# EnTTente Cordial Pictures!



## T7 BNW (Jul 20, 2008)

Ok.

I have a feeling a lot of people are waiting for this one!

EDIT

Click the link for Best of the Best.

http://www.enttentecordial.co.uk/gallery

To give you an idea of how great the weekend was, between the lot of us we had over 2000 pictures.

I didnt want to post all 2000 pictures on one thread, so instead of created 2000 threads  (only joking)

Ive have picked a bunch from the selection to put on the forum.

The FULL 2000+ Pictures can be found by clicking the link at the bottom of this post!

So Lets Begin:

Introducing the EnTTente Cordial Drivers!

SimonQS and AmiTT










Bikerz and Charlotte










Was and Lisa










RedScouse and Ka










TTrevor and Philip










RedRocketTT and Jamie










TTSDave and Erica










Rustyintegrale and Louise










TaTTy and Paula










Triplefan and Maria










Y3PUTT and Hayley (sorry i dont seem to have a better pic of you guys and the car!)

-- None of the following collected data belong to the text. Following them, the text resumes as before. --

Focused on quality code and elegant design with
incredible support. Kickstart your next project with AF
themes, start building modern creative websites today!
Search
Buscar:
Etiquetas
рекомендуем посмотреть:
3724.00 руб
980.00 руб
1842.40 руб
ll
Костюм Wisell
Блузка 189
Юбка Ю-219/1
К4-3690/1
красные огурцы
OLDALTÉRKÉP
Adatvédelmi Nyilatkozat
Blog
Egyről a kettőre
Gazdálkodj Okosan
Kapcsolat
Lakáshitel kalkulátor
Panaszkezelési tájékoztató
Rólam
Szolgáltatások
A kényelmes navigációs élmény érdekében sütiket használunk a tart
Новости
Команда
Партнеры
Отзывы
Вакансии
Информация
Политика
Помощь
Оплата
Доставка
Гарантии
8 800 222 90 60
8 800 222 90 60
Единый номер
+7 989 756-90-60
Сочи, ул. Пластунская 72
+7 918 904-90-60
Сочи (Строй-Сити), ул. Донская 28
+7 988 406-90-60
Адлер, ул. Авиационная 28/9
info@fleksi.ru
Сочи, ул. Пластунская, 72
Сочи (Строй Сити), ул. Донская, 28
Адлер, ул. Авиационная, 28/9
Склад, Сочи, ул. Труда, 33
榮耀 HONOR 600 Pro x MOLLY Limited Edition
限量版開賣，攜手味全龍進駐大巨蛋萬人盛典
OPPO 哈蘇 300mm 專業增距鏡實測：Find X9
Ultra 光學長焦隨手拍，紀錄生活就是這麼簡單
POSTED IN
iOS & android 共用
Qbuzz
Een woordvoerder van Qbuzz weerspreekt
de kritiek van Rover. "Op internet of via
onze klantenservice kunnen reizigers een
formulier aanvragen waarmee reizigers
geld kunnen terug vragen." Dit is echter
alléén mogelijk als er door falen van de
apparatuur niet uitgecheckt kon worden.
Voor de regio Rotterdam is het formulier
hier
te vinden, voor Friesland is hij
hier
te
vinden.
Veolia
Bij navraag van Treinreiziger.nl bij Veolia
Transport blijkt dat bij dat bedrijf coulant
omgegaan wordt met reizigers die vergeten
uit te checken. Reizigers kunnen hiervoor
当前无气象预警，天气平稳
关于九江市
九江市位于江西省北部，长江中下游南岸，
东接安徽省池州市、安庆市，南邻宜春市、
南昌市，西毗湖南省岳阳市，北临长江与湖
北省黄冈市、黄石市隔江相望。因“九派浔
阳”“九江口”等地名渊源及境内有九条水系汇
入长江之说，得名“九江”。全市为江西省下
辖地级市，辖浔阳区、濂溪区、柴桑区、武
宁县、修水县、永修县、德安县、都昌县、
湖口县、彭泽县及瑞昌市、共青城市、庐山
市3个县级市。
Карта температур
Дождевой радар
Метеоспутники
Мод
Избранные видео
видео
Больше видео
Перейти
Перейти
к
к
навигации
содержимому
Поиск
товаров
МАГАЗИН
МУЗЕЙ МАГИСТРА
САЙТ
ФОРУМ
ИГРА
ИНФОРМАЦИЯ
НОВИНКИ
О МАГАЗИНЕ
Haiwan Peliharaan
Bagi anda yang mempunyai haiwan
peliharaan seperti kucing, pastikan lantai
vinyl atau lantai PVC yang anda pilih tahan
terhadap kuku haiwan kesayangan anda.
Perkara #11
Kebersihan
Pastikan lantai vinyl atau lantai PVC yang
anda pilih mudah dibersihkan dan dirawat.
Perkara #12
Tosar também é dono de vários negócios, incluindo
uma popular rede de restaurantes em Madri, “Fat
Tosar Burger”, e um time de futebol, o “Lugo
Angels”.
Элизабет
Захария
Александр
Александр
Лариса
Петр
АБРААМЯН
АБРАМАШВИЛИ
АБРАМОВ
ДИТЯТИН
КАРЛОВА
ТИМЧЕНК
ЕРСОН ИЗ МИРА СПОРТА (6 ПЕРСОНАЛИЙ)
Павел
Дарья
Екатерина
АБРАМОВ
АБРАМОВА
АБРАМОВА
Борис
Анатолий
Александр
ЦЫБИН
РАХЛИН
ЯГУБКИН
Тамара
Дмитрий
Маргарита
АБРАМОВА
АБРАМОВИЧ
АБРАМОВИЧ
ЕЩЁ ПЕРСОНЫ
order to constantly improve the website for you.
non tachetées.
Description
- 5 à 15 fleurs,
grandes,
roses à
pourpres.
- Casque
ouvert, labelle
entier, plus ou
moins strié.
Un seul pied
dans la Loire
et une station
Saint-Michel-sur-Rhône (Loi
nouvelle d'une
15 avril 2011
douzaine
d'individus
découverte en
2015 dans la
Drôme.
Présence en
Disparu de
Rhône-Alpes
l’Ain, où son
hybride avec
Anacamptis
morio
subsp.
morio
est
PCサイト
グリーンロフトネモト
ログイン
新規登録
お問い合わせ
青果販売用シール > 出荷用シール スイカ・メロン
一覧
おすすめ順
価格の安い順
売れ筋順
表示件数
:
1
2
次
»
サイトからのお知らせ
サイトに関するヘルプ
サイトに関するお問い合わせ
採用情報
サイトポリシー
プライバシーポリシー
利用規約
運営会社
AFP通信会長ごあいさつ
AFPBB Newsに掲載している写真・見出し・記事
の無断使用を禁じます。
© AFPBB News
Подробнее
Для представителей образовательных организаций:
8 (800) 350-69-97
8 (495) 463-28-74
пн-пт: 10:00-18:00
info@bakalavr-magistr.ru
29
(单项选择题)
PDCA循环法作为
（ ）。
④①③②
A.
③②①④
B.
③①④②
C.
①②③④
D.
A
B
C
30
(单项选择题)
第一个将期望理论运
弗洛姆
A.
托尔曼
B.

and Last but not least....

Me and Adam RRS in the support vehicle!


----------



## T7 BNW (Jul 20, 2008)

Some cool sequence shots!


----------



## T7 BNW (Jul 20, 2008)

Some Smart Shots


----------



## T7 BNW (Jul 20, 2008)

And for those who want to see ALL of the shots!

http://s388.photobucket.com/albums/oo33 ... 20Cordial/


----------



## T7 BNW (Jul 20, 2008)

There are some proper videos, that are being edited.... These will all come at a later date!


----------



## Hark (Aug 23, 2007)

Great shots. Favourite are the tunnel and the petrol station.


----------



## dimdim60_fr (Apr 6, 2009)

Thx Ben !

There are lot of nice shoots ! :twisted:


----------



## KammyTT (Jun 28, 2006)

love the tunnel shot, also the one of rich sticking his fingers up :lol:

wish i could have been there to follow that awesome support vehicle 

good job guys


----------



## SimonQS (Jul 21, 2008)

Great pictures Ben, that QS looks fast! :roll:


----------



## T7 BNW (Jul 20, 2008)

Its really hard to do the tour justice in a few photos!

It was AWESOME!

For those looking at these pics thinking..... I wanna join in on the next event.... Check this post out!

viewtopic.php?f=3&t=137801


----------



## dimdim60_fr (Apr 6, 2009)

SimonQS said:


> Great pictures Ben, that QS looks fast! :roll:


Simon your QS is beautiful !


----------



## Bikerz (Aug 23, 2008)

75 pages :lol:

Cheers Ben.

Trying to find Charlie's Nose :lol:


----------



## Icemanfr (Jan 10, 2006)

Thanks a lot guys !!!

It was a real pleasure to meet you! i really hope we will be able to do it again  
I had a very good contact with all of of you (yes all, even with the TTdi owner :lol: )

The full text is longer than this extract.